Lo ha stabilito la Corte di Cassazione, prosciogliendo Giovanni Tramalloni, perché il fatto non sussiste, dall’accusa di aver abusivamente preso visione delle email di una dipendente poi licenziata sulla base delle informazioni così acquisite.

 

Il datore di lavoro era stato imputato del reato di cui all’art. 616 del codice penale, per avere appunto ‘preso visione’ del contenuto delle email della dipendente, utilizzando la password posta a protezione della corrispondenza elettronica.
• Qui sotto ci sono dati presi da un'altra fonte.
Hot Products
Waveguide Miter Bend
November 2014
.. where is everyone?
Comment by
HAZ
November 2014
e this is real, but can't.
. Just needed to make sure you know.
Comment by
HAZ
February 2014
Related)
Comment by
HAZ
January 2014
L’articolo in questione, tuttavia, chiarisce che la “cognizione dell’altrui corrispondenza” è punibile soltanto se riguarda una corrispondenza “chiusa, non a lui diretta…al fine di prenderne o farne prendere visione ad altri”. Punibile è inoltre chi distrugge o sopprime questa corrispondenza.

 

La Corte ha però stabilito che le email in questione non sono state né sottratte né distratte dalla loro destinazione originale e che non può considerarsi quale corrispondenza “chiusa” quella accessibile da parte di tutti coloro che legittimamente dispongano della “chiave informatica di accesso”.

 

Il datore di lavoro, secondo la Corte, è legittimato all’accesso ai sistemi informatici di invio o di ricezione dei singoli messaggi.

 

“Infatti – spiegano i giudici della V sezione penale – diversamente da quanto avviene per la corrispondenza cartacea, di regola accessibile solo al destinatario, è appunto la legittimazione all’uso del sistema informatico o telematico che abilita alla conoscenza delle informazioni in esso custodite”.

 

Anche quando il sistema è protetto da password, è dunque lecito che chi legittimamente disponga della chiave di accesso possa prendere visione delle corrispondenze.

 

Anche secondo quanto stabilito dal Garante privacy il 1° Marzo 2007, “…i dirigenti di azienda accedono legittimamente ai computer in dotazione ai propri dipendenti, quando delle condizioni di tale accesso sia stata loro data piena informazione”.

 

Il Garante privacy chiarisce comunque che debbano sussistere ‘circostanze eccezionali’ e che spetta al datore di lavoro definire le modalità d’uso di tali strumenti, tenendo conto dei diritti dei lavoratori e della disciplina in tema di relazioni sindacali.

 

“La questione è particolarmente delicata – afferma il componente del Garante privacy Mauro Paissanperché i messaggi di posta elettronica possono avere contenuti a carattere privato”.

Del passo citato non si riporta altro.